By Abdul Kerimkhanov
Although there have been much expectations from the new government of Armenia that came to power after a velvet revolution last April, nothing new has changed in the process of solution of the Nagorno-Karabakh conflict.
“There has been much speculation about the meaning of the so-called velvet revolution in Armenia in 2018, in Baku, Moscow, Washington, Ankara, Paris and London,” Thomas Goltz, journalist, professor at the University of Montana, believes.
Goltz refrained to comment on fundamental differences in the visions over the solution to the Nagorno-Karabakh conflict demonstrated by previous Armenian authorities and the post-revolutionary team of Pashinyan, preferring to "wait and see".
“I refrain to join the speculators' Club,” he said in an interview with Azernews.
He noted that the Armenian government’s attempt to include the so-called “Nagorno-Karabakh representatives” to the negotiation process is a delaying tactic for more than 25 years.
He was commenting on the persistent statements of Armenian Prime Minister Nikol Pashinyan about the need to involve the puppet authorities of the so-called "Nagorno-Karabakh Republic" in the negotiation process.
Goltz said the Armenian authorities beginning from Levon Ter Petrosyan to Nikol Pashinyan have consistently tried to include the so-called "Artsakh" in the Azerbaijani-Armenian peace negotiations, so the statement of current authorities is nothing new.
Azerbaijan rejects to include the self-proclaimed entity in Karabakh in the peace talks, referring to previously agreed format of negotiations between the parties through mediation of the OSCE Minsk Group.

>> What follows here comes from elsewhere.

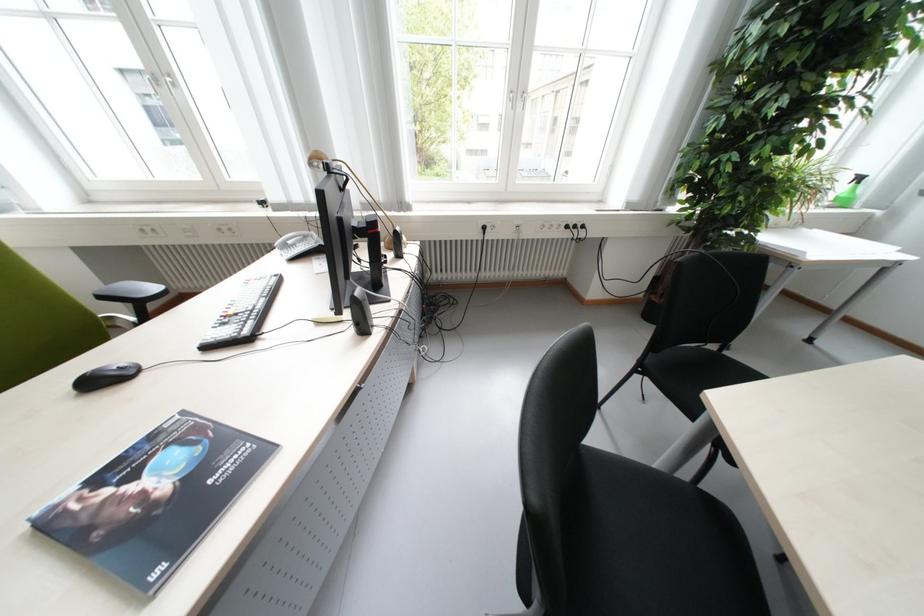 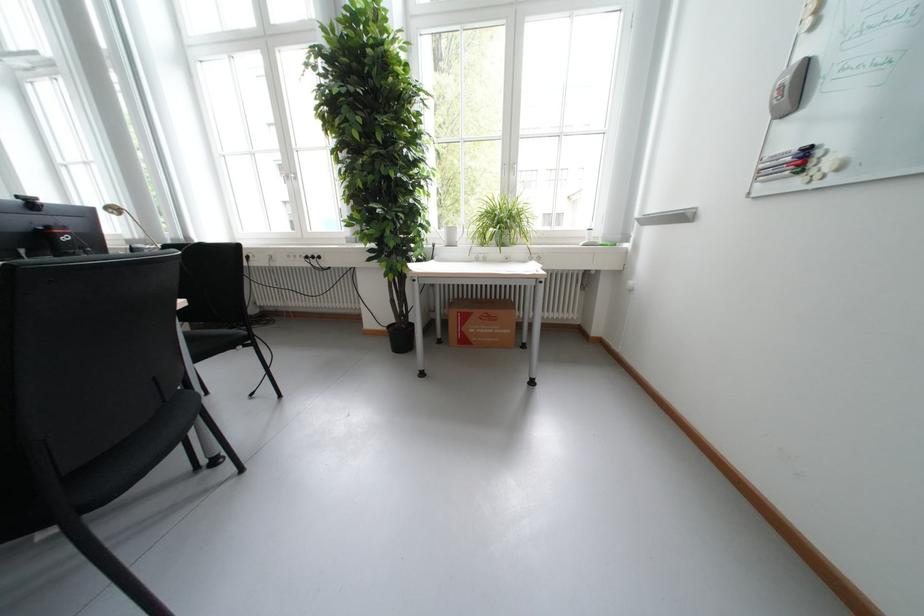 The point at (585,228) is marked in the first image. Where is the corresponding point in the second image?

At the same time, Goltz stressed that the Armenians were clearly surprised and disappointed with the April 2016 clashes.
As to the last statement of the Armenian Defense Minister David Tonoyan about the possibility of moving military operations to the territory of Azerbaijan, he underlined that a senior minister of any government in the world, particularly a defense minister, must be taken seriously by its rivals, including Azerbaijani one.
The conflict between the two South Caucasus countries began in 1988 when Armenia made territorial claims against Azerbaijan. As a result of the ensuing war, in 1992 Armenian armed forces occupied 20 percent of Azerbaijan, including the Nagorno-Karabakh region and seven surrounding districts.
The 1994 ceasefire agreement was followed by peace negotiations. The UN Security Council adopted relevant resolutions related to the immediate and unconditional withdrawal of the Armenian armed forces from the occupied territories of Azerbaijan.
Armenia has not yet implemented four UN Security Council resolutions on withdrawal of its armed forces from the Nagorno-Karabakh and the surrounding districts.